(Dataset entries)
^^^^^^^^

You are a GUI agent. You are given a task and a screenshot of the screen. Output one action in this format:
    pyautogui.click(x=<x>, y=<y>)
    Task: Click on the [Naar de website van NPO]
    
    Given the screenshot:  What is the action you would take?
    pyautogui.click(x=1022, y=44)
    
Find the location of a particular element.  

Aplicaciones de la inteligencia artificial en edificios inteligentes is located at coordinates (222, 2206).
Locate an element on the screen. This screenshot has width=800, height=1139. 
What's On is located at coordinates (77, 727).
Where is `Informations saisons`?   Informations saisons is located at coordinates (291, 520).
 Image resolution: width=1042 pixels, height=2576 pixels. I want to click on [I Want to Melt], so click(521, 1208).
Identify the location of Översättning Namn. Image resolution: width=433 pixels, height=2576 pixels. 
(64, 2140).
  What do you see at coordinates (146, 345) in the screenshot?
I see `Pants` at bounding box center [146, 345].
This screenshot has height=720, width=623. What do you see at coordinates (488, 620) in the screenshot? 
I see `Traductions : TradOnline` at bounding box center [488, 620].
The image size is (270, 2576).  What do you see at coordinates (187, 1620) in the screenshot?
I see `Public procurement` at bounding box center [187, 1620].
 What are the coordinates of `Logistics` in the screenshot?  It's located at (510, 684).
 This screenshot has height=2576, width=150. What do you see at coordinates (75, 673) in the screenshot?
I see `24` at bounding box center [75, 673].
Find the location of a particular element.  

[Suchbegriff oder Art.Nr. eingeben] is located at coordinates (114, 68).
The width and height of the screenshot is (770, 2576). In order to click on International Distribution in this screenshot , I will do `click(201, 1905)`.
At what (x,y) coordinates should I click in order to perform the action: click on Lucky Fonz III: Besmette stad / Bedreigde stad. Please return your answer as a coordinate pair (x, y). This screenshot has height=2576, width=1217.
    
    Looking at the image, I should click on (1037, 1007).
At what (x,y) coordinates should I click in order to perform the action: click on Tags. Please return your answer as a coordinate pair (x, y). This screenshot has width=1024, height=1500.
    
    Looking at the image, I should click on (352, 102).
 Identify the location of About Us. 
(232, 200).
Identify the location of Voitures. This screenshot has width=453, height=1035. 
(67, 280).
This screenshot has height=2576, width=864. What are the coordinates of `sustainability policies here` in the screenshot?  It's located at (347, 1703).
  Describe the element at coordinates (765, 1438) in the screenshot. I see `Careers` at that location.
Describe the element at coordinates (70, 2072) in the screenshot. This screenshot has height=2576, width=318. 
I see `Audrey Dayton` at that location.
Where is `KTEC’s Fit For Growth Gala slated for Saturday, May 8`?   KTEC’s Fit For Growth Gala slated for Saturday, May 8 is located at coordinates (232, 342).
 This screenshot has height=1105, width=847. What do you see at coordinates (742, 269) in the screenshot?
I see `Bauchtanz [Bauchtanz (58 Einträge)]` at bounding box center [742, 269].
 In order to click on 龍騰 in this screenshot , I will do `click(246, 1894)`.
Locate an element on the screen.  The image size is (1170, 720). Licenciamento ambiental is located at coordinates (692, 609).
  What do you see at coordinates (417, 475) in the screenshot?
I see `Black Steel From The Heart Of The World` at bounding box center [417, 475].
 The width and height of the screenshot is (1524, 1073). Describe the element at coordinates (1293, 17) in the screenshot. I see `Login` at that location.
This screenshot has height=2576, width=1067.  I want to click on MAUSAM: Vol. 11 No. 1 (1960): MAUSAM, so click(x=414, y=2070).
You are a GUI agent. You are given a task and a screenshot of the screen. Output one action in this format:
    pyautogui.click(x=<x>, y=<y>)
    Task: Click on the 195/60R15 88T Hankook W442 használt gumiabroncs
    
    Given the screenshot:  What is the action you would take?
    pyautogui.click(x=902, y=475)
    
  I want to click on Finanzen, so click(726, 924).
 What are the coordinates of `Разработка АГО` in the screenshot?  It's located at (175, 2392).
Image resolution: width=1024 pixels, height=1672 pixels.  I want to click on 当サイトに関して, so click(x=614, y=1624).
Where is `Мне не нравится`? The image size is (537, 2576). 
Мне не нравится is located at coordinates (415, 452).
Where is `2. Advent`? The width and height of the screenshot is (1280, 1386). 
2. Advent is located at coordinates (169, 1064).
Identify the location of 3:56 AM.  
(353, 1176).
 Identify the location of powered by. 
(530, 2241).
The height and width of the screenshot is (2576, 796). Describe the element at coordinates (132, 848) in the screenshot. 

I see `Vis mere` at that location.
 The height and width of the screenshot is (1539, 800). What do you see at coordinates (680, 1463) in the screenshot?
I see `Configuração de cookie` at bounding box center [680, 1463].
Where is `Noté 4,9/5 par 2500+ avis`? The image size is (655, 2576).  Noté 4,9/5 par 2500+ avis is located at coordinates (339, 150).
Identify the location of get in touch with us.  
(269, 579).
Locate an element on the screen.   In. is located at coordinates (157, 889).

^^^^^^^^

• [ABOUT THIS TASK] Reproduce the data above in full, keeping it exactly the same.

• [RESULT OF THIS TASK]
You are a GUI agent. You are given a task and a screenshot of the screen. Output one action in this format:
    pyautogui.click(x=<x>, y=<y>)
    Task: Click on the [Naar de website van NPO]
    
    Given the screenshot:  What is the action you would take?
    pyautogui.click(x=1022, y=44)
    
Find the location of a particular element.  

Aplicaciones de la inteligencia artificial en edificios inteligentes is located at coordinates (222, 2206).
Locate an element on the screen. This screenshot has width=800, height=1139. 
What's On is located at coordinates (77, 727).
Where is `Informations saisons`?   Informations saisons is located at coordinates (291, 520).
 Image resolution: width=1042 pixels, height=2576 pixels. I want to click on [I Want to Melt], so click(521, 1208).
Identify the location of Översättning Namn. Image resolution: width=433 pixels, height=2576 pixels. 
(64, 2140).
  What do you see at coordinates (146, 345) in the screenshot?
I see `Pants` at bounding box center [146, 345].
This screenshot has height=720, width=623. What do you see at coordinates (488, 620) in the screenshot? 
I see `Traductions : TradOnline` at bounding box center [488, 620].
The image size is (270, 2576).  What do you see at coordinates (187, 1620) in the screenshot?
I see `Public procurement` at bounding box center [187, 1620].
 What are the coordinates of `Logistics` in the screenshot?  It's located at (510, 684).
 This screenshot has height=2576, width=150. What do you see at coordinates (75, 673) in the screenshot?
I see `24` at bounding box center [75, 673].
Find the location of a particular element.  

[Suchbegriff oder Art.Nr. eingeben] is located at coordinates (114, 68).
The width and height of the screenshot is (770, 2576). In order to click on International Distribution in this screenshot , I will do `click(201, 1905)`.
At what (x,y) coordinates should I click in order to perform the action: click on Lucky Fonz III: Besmette stad / Bedreigde stad. Please return your answer as a coordinate pair (x, y). This screenshot has height=2576, width=1217.
    
    Looking at the image, I should click on (1037, 1007).
At what (x,y) coordinates should I click in order to perform the action: click on Tags. Please return your answer as a coordinate pair (x, y). This screenshot has width=1024, height=1500.
    
    Looking at the image, I should click on (352, 102).
 Identify the location of About Us. 
(232, 200).
Identify the location of Voitures. This screenshot has width=453, height=1035. 
(67, 280).
This screenshot has height=2576, width=864. What are the coordinates of `sustainability policies here` in the screenshot?  It's located at (347, 1703).
  Describe the element at coordinates (765, 1438) in the screenshot. I see `Careers` at that location.
Describe the element at coordinates (70, 2072) in the screenshot. This screenshot has height=2576, width=318. 
I see `Audrey Dayton` at that location.
Where is `KTEC’s Fit For Growth Gala slated for Saturday, May 8`?   KTEC’s Fit For Growth Gala slated for Saturday, May 8 is located at coordinates (232, 342).
 This screenshot has height=1105, width=847. What do you see at coordinates (742, 269) in the screenshot?
I see `Bauchtanz [Bauchtanz (58 Einträge)]` at bounding box center [742, 269].
 In order to click on 龍騰 in this screenshot , I will do `click(246, 1894)`.
Locate an element on the screen.  The image size is (1170, 720). Licenciamento ambiental is located at coordinates (692, 609).
  What do you see at coordinates (417, 475) in the screenshot?
I see `Black Steel From The Heart Of The World` at bounding box center [417, 475].
 The width and height of the screenshot is (1524, 1073). Describe the element at coordinates (1293, 17) in the screenshot. I see `Login` at that location.
This screenshot has height=2576, width=1067.  I want to click on MAUSAM: Vol. 11 No. 1 (1960): MAUSAM, so click(x=414, y=2070).
You are a GUI agent. You are given a task and a screenshot of the screen. Output one action in this format:
    pyautogui.click(x=<x>, y=<y>)
    Task: Click on the 195/60R15 88T Hankook W442 használt gumiabroncs
    
    Given the screenshot:  What is the action you would take?
    pyautogui.click(x=902, y=475)
    
  I want to click on Finanzen, so click(726, 924).
 What are the coordinates of `Разработка АГО` in the screenshot?  It's located at (175, 2392).
Image resolution: width=1024 pixels, height=1672 pixels.  I want to click on 当サイトに関して, so click(x=614, y=1624).
Where is `Мне не нравится`? The image size is (537, 2576). 
Мне не нравится is located at coordinates (415, 452).
Where is `2. Advent`? The width and height of the screenshot is (1280, 1386). 
2. Advent is located at coordinates (169, 1064).
Identify the location of 3:56 AM.  
(353, 1176).
 Identify the location of powered by. 
(530, 2241).
The height and width of the screenshot is (2576, 796). Describe the element at coordinates (132, 848) in the screenshot. 

I see `Vis mere` at that location.
 The height and width of the screenshot is (1539, 800). What do you see at coordinates (680, 1463) in the screenshot?
I see `Configuração de cookie` at bounding box center [680, 1463].
Where is `Noté 4,9/5 par 2500+ avis`? The image size is (655, 2576).  Noté 4,9/5 par 2500+ avis is located at coordinates (339, 150).
Identify the location of get in touch with us.  
(269, 579).
Locate an element on the screen.   In. is located at coordinates (157, 889).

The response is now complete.